Liquids Pipeline Industry Testifies On Safety Improvements
July 14, 2015
Washington, DC – Today, Andy Black, President and CEO of the Association of Oil Pipe Lines (AOPL), testified on pipeline safety issues before a hearing of the U.S. House Energy and Commerce Committee Energy and Power Subcommittee. Black’s testimony focused on the safety performance record of the liquids pipeline industry and industry-wide efforts to improve pipeline safety.
“Pipelines are an exceedingly safe way to deliver the energy America needs with more than 99.999 percent of barrels of crude oil and petroleum products delivered safely by pipeline,” said Black.
The hearing, entitled “Oversight of the Pipeline Safety, Regulatory Certainty, and Job Creation Act of 2011 and Related Issues,” heard testimony from liquids and natural gas pipeline operators. Black delivered testimony on behalf of both AOPL and the American Petroleum Institute (API).
Black shared key measures of liquids pipeline safety performance at the hearing. Since 1999, liquids pipeline incidents impacting the public or environment are down 50%. Corrosion caused pipeline incidents are down 76% since 1999. Barrels released from liquids pipeline incidents PHMSA categorizes as significant are down approximately 50% over the last 20 years. Reflecting the priority they continue to place on safety, liquids pipeline operators together spent more than $2.2 billion evaluating, inspecting and maintaining their pipelines in 2014.
Black also described the Pipeline Safety ExcellenceTM initiative launched in 2013 to improve industry-wide pipeline safety performance. Numerous industry-wide groups, many shepherded by the API, with whom AOPL works closely on safety issues, are developing pipeline safety best practices and improvement tools in areas of leak detection, integrity management, operations, worker qualifications, control room management, public awareness and emergency response.

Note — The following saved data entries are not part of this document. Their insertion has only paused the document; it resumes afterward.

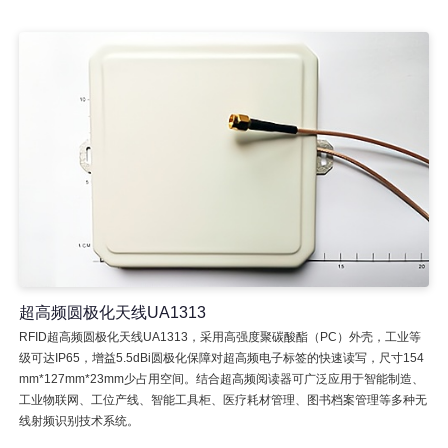
超高频圆极化天线UA1313
RFID超高频圆极化天线UA1313，采用高强度聚碳酸酯（PC）外壳，工业等
级可达IP65，增益5.5dBi圆极化保障对超高频电子标签的快速读写，尺寸154
mm*127mm*23mm少占用空间。结合超高频阅读器可广泛应用于智能制造、
工业物联网、工位产线、智能工具柜、医疗耗材管理、图书档案管理等多种无
线射频识别技术系统。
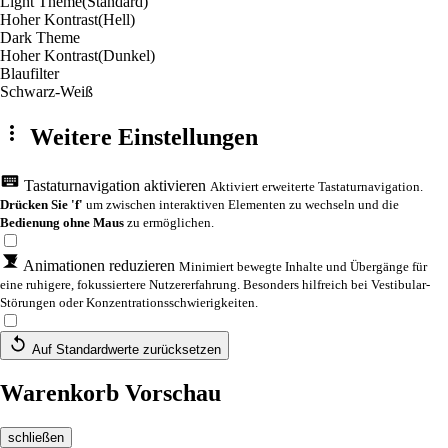
Light Theme
(Standard)
Hoher Kontrast
(Hell)
Dark Theme
Hoher Kontrast
(Dunkel)
Blaufilter
Schwarz-Weiß
Weitere Einstellungen
Tastaturnavigation aktivieren
Aktiviert erweiterte Tastaturnavigation.
Drücken Sie 'f'
um zwischen interaktiven Elementen zu wechseln und die
Bedienung ohne Maus
zu ermöglichen.
Animationen reduzieren
Minimiert bewegte Inhalte und Übergänge für
eine ruhigere, fokussiertere Nutzererfahrung. Besonders hilfreich bei Vestibular-
Störungen oder Konzentrationsschwierigkeiten.
Auf Standardwerte zurücksetzen
Warenkorb Vorschau
schließen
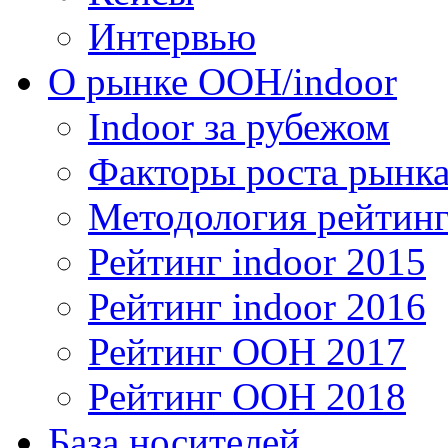
Интервью
О рынке OOH/indoor
Indoor за рубежом
Факторы роста рынка
Методология рейтинг
Рейтинг indoor 2015
Рейтинг indoor 2016
Рейтинг OOH 2017
Рейтинг OOH 2018
База носителей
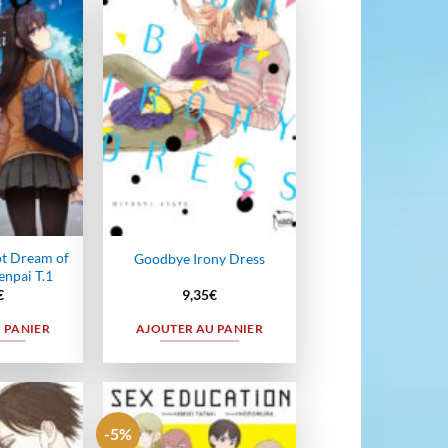
Ajouter
Ajouter
à la
à la
wishlist
wishlist
ot Dream of
Goodbye Irony Dress
enpai T.1
€
9,35
€
 PANIER
AJOUTER AU PANIER
-5%
Ajouter
Ajouter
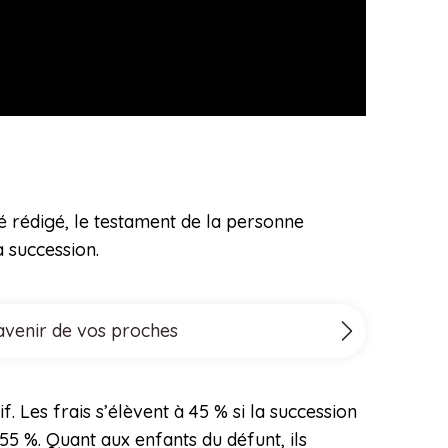
été rédigé, le testament de la personne
a succession.
’avenir de vos proches
f. Les frais s’élèvent à 45 % si la succession
55 %. Quant aux enfants du défunt, ils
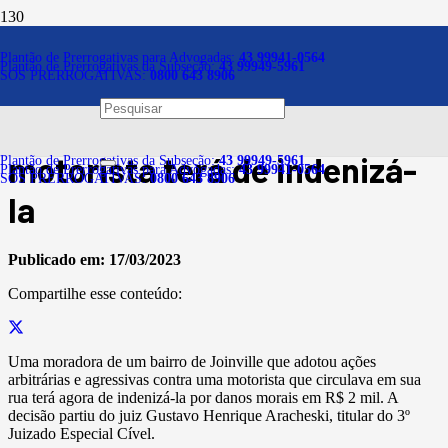
Notícias
Plantão de Prerrogativas para Advogadas:
43 99941-0564
Plantão de Prerrogativas da Subseção:
43 99949-5961
SOS PRERROGATIVAS:
0800 643 8906
Moradora que adotou ação
arbitrária e agressiva contra
motorista terá de indenizá-
Plantão de Prerrogativas da Subseção:
43 99949-5961
Plantão de Prerrogativas para Advogadas:
43 99941-0564
SOS PRERROGATIVAS:
0800 643 8906
la
Publicado em:
17/03/2023
Compartilhe esse conteúdo:
Uma moradora de um bairro de Joinville que adotou ações
arbitrárias e agressivas contra uma motorista que circulava em sua
rua terá agora de indenizá-la por danos morais em R$ 2 mil. A
decisão partiu do juiz Gustavo Henrique Aracheski, titular do 3º
Juizado Especial Cível.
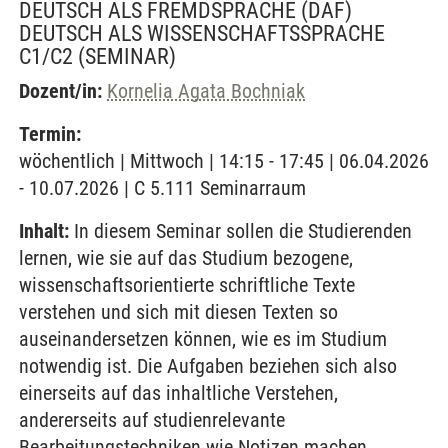
DEUTSCH ALS FREMDSPRACHE (DAF)
DEUTSCH ALS WISSENSCHAFTSSPRACHE
C1/C2
(SEMINAR)
Dozent/in:
Kornelia Agata Bochniak
Termin:
wöchentlich | Mittwoch | 14:15 - 17:45 | 06.04.2026
- 10.07.2026 | C 5.111 Seminarraum
Inhalt:
In diesem Seminar sollen die Studierenden
lernen, wie sie auf das Studium bezogene,
wissenschaftsorientierte schriftliche Texte
verstehen und sich mit diesen Texten so
auseinandersetzen können, wie es im Studium
notwendig ist. Die Aufgaben beziehen sich also
einerseits auf das inhaltliche Verstehen,
andererseits auf studienrelevante
Bearbeitungstechniken wie Notizen machen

Examples of recent industry-wide pipeline safety improvement successes include development, at the recommendation of the U.S. National Transportation Safety Board and in partnership with the U.S. Pipelines and Hazardous Materials Safety Administration, state pipeline regulators and natural gas and liquids pipeline operators, of an industry-wide recommended practice API 1173 for Pipeline Safety Management Systems. This safety tool will allow pipeline operators to better manage the numerous pipeline safety efforts within their companies comprehensively and holistically.
Black also discussed new pipeline specific emergency response tools, including a free, online pipeline emergency response training course for local first responders. These efforts recently earned AOPL and API this year’s Norman Y. Mineta Excellence in Transportation Safety Award from the National Association of State Fire Marshals.